Europeans inherit their looks from Stone Age hunters, new research suggests. Scientists studied ancient skeletons from Scandinavia to North Africa and Greece, comparing ancient and modern facial features. Their analysis suggests modern Europeans are closely related and descended from prehistoric indigenous peoples. Later Neolithic settlers—notably immigrants who introduced farming from the Near East some 7,500 years ago—contributed little to how Europeans look today, the researchers add.
     The study suggests that the arrival of farming did not signal a broad wave of colonization as some scientists had thought. Rather, native hunter-gatherers absorbed the farming way of life and those who brought it. The findings are based on 24 face measurements of modern-day Europeans compared with those of their prehistoric predecessors.
     The team focused on facial dimensions which are 'neutral' and don't change as human populations adapt over time to different environments and lifestyles.
Because these features are passed down generation to generation, they are good markers of human ancestry, according to lead study author Loring Brace.
The University of Michigan anthropologist says the craniofacial remains of late Stone Age Europeans reflect those of earlier inhabitants who lived 35,000 to 10,000 years ago. "They're really fairly close," he said. Ancient peoples had heavier brow ridges than modern Europeans. "The faces were also broader and the jaws were heavier," Brace added.
     Skeletal remains from Greece and elsewhere are thought to represent Neolithic settlers who introduced farming from modern-day Syria, Jordan, and Israel. Brace said these remains have facial measurements that don't match those of most present-day Europeans. The anthropologist added that despite some similarities with modern Mediterranean populations, "the farther north and west you get, the less they resemble the people living there now. Modern Europeans don't look like the incoming Neolithic [farmers]," he said. "It's pretty clear that there's a much larger component of the indigenous foraging peoples across Europe, and they existed in far greater numbers than the archaeological record had led us to believe."
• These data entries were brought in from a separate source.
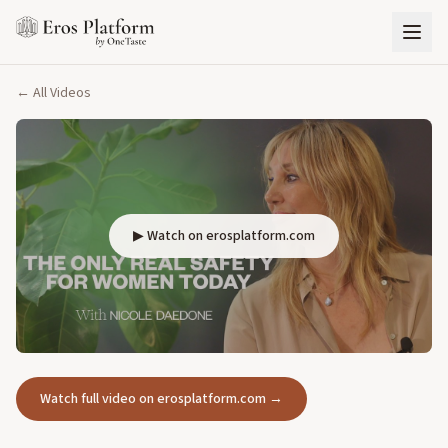
← All Videos
▶ Watch on erosplatform.com
Watch full video on erosplatform.com →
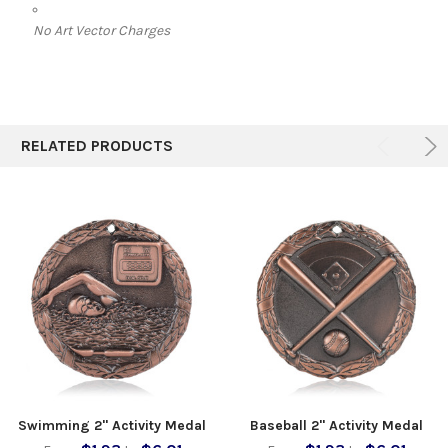
No Art Vector Charges
RELATED PRODUCTS
Swimming 2" Activity Medal
Baseball 2" Activity Medal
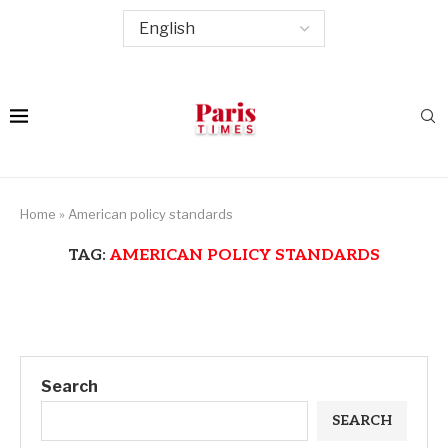
Home
»
American policy standards
TAG:
AMERICAN POLICY STANDARDS
Search
SEARCH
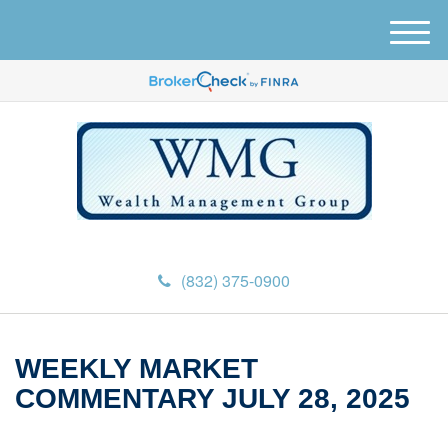
M
e
n
u
(832) 375-0900
WEEKLY MARKET
COMMENTARY JULY 28, 2025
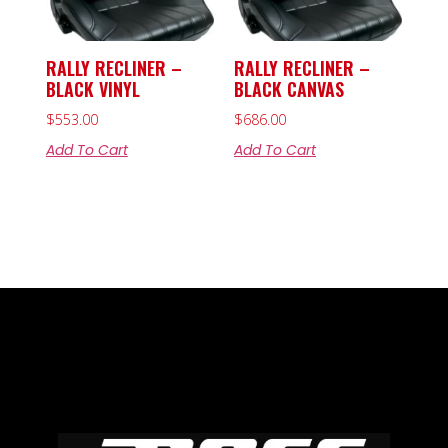
RALLY RECLINER –
RALLY RECLINER –
BLACK VINYL
BLACK CANVAS
$
553.00
$
686.00
Add To Cart
Add To Cart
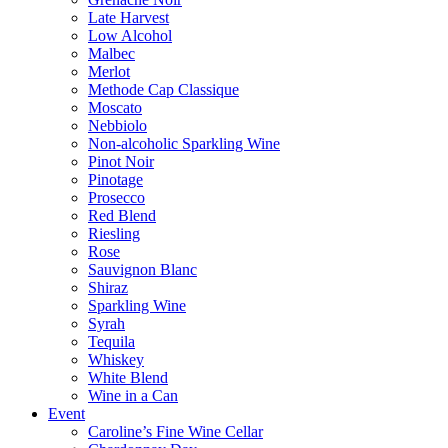
Late Harvest
Low Alcohol
Malbec
Merlot
Methode Cap Classique
Moscato
Nebbiolo
Non-alcoholic Sparkling Wine
Pinot Noir
Pinotage
Prosecco
Red Blend
Riesling
Rose
Sauvignon Blanc
Shiraz
Sparkling Wine
Syrah
Tequila
Whiskey
White Blend
Wine in a Can
Event
Caroline’s Fine Wine Cellar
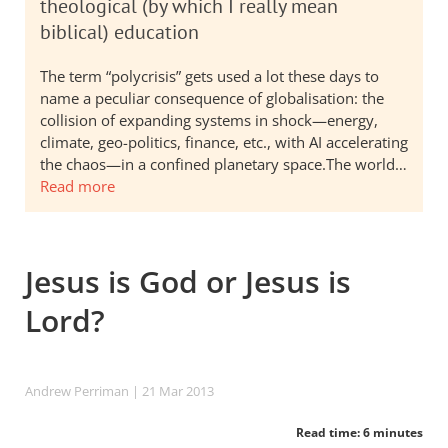
theological (by which I really mean
biblical) education
The term “polycrisis” gets used a lot these days to
name a peculiar consequence of globalisation: the
collision of expanding systems in shock—energy,
climate, geo-politics, finance, etc., with AI accelerating
the chaos—in a confined planetary space.The world…
Read more
Jesus is God or Jesus is
Lord?
Andrew Perriman
| 21 Mar 201
3
Read time: 6 minutes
     The study suggests that Neolithic remains, which have been taken as evidence of large-scale colonization, are misleading. Brace says pots associated with Neolithic farmers tended to disintegrate into countless shards, creating the impression of a larger presence than was actually the case. Early farmers also buried their dead together, unlike the native inhabitants, leaving groups of bodies for archaeologists to later uncover along with other artifacts.
     The researchers say the fact that incoming settlers didn't pass on telltale facial characteristics to later Europeans suggests that they were absorbed by the indigenous hunter-gatherers. Recent DNA analysis of the skeletons of prehistoric farmers found buried in Germany, Austria, and Hungary appears to show that they contributed little to the European gene pool. A quarter of those analyzed remains share a DNA signature that is now extremely rare worldwide and which has left virtually no trace on living Europeans.
     Those findings, described last month in the journal Science, suggest that "the contribution of early farmers could be close to zero," according to Peter Forster, archaeology research fellow at Cambridge University, England. Other experts now broadly agree that the spread of farming across Europe represents more of a cultural legacy than a genetic one. "Personally, I think it's a question that can be answered only on a regional basis," said Marek Zvelebil, professor of archaeology at the University of Sheffield, England. "In some areas, particularly parts of the East Mediterranean and central Europe, you do have small groups of people migrating from the Near East," he said. "But in most other parts of Europe, particularly western and northern Europe, you have local hunter-gathering people adopting farming."